But as you know, the body's metabolism can be fatally impaired by spending
too long in the cold, and no version 9 this year effectively means the end
of Solaris on x86.
It's been maintained at great expense over the past nine years, and only
last October was refreshed with USB support, for example. But Sun has only
ever seen a miniscule market share as a reward, and of course precisely no
downstream hardware revenue, because Sun doesn't sell Intel servers.
And the expenses keeps piling up. Just ask Be, Inc. There are more chips and
chipsets to support than ever before, and Foster, and the SMT Foster, and
AMD's Athlon XP, and Athlon SMP and Sledgehammers either here or on their
way.
However, users on the busy Solaris on Intel mailing lists were not happy
bunnies last night, pointing out that the x86 version maintains mindshare
and offers a cheap way to bring new recruits into the Sun fold.

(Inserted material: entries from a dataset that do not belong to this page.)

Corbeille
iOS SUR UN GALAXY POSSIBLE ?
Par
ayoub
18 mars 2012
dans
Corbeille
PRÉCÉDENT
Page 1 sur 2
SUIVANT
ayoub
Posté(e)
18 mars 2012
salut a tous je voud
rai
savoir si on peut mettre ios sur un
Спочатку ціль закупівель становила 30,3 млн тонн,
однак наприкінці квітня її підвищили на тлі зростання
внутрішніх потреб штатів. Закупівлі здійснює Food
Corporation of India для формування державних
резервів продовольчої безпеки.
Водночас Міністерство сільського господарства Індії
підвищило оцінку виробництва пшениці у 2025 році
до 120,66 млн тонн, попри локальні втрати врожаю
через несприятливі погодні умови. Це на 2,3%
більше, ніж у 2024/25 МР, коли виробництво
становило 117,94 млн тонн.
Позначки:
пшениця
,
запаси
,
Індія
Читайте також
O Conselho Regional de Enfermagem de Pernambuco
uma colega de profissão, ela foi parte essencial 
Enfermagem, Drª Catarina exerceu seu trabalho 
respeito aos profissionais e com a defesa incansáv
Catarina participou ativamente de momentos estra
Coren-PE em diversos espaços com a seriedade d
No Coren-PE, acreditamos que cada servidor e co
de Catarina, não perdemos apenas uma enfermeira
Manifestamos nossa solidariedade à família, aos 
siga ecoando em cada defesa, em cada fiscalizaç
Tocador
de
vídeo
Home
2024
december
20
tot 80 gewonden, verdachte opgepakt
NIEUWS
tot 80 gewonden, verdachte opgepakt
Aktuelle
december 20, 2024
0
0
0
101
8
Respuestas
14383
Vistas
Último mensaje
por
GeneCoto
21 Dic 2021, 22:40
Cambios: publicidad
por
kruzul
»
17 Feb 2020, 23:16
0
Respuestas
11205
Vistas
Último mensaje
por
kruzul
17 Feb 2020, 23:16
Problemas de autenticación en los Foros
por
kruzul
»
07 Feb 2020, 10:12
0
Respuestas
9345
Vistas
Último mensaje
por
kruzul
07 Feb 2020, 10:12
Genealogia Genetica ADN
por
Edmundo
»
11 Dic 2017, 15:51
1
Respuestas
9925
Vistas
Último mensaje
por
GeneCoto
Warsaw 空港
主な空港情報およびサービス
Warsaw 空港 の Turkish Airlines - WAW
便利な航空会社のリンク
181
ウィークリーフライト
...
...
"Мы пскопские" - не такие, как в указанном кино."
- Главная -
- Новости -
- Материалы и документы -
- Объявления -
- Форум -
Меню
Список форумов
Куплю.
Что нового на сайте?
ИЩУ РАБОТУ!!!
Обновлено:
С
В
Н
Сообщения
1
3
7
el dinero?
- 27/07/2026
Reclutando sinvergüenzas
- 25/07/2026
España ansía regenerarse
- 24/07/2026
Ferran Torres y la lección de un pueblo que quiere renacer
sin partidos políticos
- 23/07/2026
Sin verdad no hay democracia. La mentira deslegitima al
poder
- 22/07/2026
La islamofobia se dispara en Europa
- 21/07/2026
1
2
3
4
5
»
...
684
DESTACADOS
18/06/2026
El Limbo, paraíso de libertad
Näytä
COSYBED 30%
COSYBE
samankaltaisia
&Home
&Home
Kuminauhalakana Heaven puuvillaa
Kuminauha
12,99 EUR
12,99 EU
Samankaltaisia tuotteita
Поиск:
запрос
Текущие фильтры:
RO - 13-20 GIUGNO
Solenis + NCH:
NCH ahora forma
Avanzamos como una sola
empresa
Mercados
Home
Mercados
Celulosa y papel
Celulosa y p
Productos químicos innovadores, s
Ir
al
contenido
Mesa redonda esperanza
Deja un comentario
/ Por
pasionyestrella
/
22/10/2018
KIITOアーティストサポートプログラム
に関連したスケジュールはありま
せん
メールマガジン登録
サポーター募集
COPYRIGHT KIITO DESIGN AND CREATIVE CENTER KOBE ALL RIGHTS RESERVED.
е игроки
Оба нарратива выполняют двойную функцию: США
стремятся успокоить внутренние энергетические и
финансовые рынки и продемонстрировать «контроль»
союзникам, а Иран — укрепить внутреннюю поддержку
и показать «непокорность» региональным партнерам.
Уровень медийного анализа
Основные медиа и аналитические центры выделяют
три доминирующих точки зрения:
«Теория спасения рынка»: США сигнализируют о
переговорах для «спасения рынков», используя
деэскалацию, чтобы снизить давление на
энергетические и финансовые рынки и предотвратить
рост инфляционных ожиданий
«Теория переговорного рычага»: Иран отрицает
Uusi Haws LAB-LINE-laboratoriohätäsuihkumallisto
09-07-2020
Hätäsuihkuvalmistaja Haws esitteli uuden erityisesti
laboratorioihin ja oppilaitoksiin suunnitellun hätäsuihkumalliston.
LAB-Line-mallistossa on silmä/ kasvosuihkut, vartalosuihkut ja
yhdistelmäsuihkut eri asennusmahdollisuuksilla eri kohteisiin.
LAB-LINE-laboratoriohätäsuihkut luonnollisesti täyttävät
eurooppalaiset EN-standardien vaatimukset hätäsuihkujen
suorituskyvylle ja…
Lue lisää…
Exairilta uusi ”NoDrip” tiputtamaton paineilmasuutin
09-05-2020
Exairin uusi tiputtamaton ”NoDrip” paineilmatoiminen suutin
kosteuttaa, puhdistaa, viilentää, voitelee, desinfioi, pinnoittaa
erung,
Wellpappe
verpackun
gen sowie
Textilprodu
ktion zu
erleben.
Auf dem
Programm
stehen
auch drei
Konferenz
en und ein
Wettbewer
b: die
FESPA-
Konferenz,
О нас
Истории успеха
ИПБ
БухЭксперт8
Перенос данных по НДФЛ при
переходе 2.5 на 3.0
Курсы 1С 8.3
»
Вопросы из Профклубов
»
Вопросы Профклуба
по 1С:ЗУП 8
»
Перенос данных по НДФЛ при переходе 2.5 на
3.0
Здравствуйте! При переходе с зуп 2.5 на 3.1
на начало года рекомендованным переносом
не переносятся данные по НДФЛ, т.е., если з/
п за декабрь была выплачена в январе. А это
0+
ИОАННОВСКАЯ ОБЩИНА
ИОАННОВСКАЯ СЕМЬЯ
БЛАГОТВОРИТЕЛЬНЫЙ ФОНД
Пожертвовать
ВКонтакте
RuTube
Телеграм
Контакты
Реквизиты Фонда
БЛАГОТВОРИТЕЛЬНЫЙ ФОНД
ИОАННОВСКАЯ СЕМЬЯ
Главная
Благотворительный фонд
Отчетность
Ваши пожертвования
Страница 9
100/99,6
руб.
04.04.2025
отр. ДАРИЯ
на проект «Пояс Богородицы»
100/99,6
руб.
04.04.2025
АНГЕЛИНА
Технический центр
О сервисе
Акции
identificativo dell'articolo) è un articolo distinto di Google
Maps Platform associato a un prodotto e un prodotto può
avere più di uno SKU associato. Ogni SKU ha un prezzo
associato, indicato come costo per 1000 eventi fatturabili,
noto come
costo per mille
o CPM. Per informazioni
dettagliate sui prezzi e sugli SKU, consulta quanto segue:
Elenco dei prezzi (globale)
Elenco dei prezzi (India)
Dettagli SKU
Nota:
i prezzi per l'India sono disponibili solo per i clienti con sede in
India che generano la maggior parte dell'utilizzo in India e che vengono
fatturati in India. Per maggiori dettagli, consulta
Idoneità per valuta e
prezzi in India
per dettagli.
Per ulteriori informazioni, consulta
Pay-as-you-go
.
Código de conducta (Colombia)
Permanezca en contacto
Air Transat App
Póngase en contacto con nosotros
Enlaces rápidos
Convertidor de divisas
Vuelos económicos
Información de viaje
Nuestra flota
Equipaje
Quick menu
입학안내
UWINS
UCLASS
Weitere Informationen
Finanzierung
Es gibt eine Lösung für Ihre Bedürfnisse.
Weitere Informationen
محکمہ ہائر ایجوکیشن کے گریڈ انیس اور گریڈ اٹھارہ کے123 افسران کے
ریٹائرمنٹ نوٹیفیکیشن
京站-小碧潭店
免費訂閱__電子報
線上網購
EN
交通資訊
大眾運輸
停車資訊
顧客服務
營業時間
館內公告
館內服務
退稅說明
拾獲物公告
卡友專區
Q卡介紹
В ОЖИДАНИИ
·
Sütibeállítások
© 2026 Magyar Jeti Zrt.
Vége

"You've killed the dream, Sun. New admins *DON'T* have a way to learn about
Sun on the cheap," wrote one user.
"Mindshare is a terrible thing to waste," punned another. "It's expensive to
develop, hard to measure and difficult to correlate to earnings, yet very
important to long term success. This will be the biggest casualty if Solaris
x86 is abandoned."
And there's already a "Save Solaris on x86" page up and running. Or at least
there was, until somebody interfered with it. We'll repost the link when
it's fixed.
Last post, First post!
All in all, it's a minor historic decision by Sun as it leaves no
proprietary Unix left in active development on Intel hardware.
SCO's OpenServer has been in maintenance mode for some years, and the best
parts of its UnixWare OS seemed to fall out of the removal van over the
Sierras, as the OS made its journey from Santa Cruz to Utah, en route to its
new owners Caldera. They hardly ever mention it now.
So if you want a Unix on x86, you have a choice between the free BSDs or
Linux. Slashdotters rejoice. We just hate to see any good, cheap and
well-supported OS bite the dust.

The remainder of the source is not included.